I'm supporting an existing application written by another developer and I have a question as to whether the choices the data type the developer chose to store dates is affecting the performance of certain queries.
Relevant information: The application makes heavy use of a "Business Date" field in one of our tables. The data type for this business date is nvarchar(10) rather than a datetime data type. The format of the dates is "MM/DD/YYYY", so Christmas 2007 is stored as "12/25/2007".
Long story short, we have some heavy duty queries that run once a week and are taking a very long time to execute.
I'm re-writing this application from the ground up, but since I'm looking at this, I want to know if there is a performance difference between using the datetime data type compared to storing dates as they are in the current database.
You will both save disk-space and increase performance if you use datetime instead of nvarchar(10).
If you use the date-fields to do date-calculation (DATEADD etc) you will see a massive increase in query-execution-speed, because the fields do not need to be converted to datetime at runtime.
Operations over DATETIMEs are faster than over VARCHARs converted to DATETIMEs.
If your dates appear anywhere but in SELECT clause (like, you add them, DATEDIFF them, search for them in WHERE clause etc), then you should keep them in internal format.
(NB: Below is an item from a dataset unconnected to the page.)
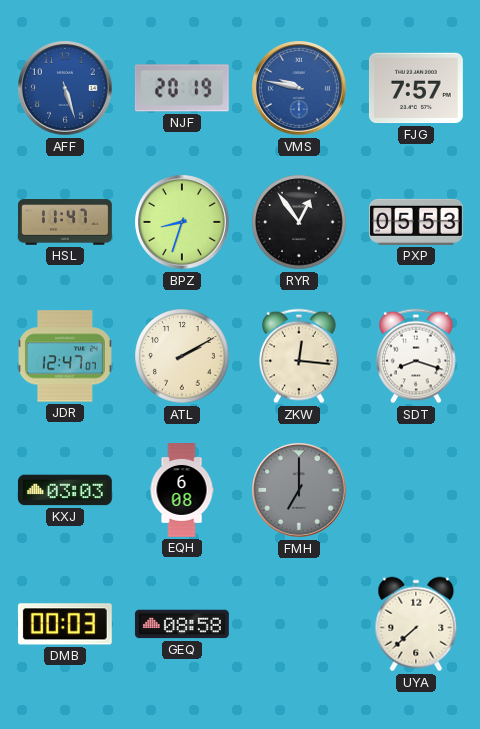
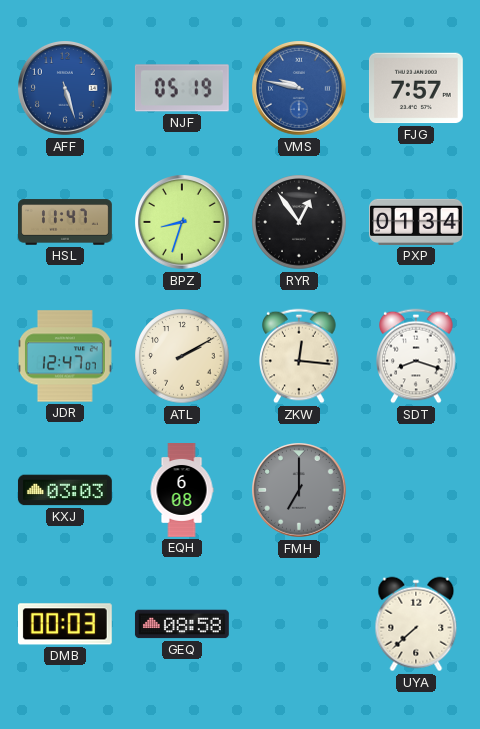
NJF: 20:19 -> 05:19
PXP: 05:53 -> 01:34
There are a lot of reasons you should actually use DateTime rather than a varchar to store a date. Performance is one... but i would be concerned about queries like this:
SELECT *
FROM Table
WHERE DateField > '12/25/2007'
giving you the wrong results.
I cannot back this up with numbers, but the datetime-type should be a lot faster, since it can easily be compared, unlike the varchar. In my opinion, it is also worth a shot to look into UNIX timestamps as your data type.
I believe from an architectural perspective a Datetime would be a more efficient data type as it would be stored as a two 4-byte integers, whereas your nvarchar(10) will be stored as up to 22 bytes (two times the number of characters entered + 2 bytes.). Therefore potentially more than double the amount of storage space is required now in comparison to using a Datetime.
This of course has possible implications for indexing, as the smaller the data item, the more records you can fit on an index data page. This in turn produces a smaller index which is of course quicker to traverse and therefore will return results faster.
In summary, Datetime is the way to go.
The date filtering in the nvarchar field is not easy possible, as the data in the index is sorted lexicographically which doesn't match the sorting you would expect for the date. It's the problem with the date format "mm/dd/yyyy". That means "12/25/2007" will be after "12/01/2008" in a nvarchar index, but that's not what you want. "yyyy/mm/dd" would have been fine.
So, you should use a date field and convert the string values to date. You will surely get a big performance boost. That's if you can change the table schema.
Yes. datetime will be far more efficient for date calculations than varchar or nvarchar (why nvarchar - there's no way you've got real unicode in there, right?). Plus strings can be invalid and misinterpreted.
If you are only using the date part, your system may have a smaller date-only version of datetime.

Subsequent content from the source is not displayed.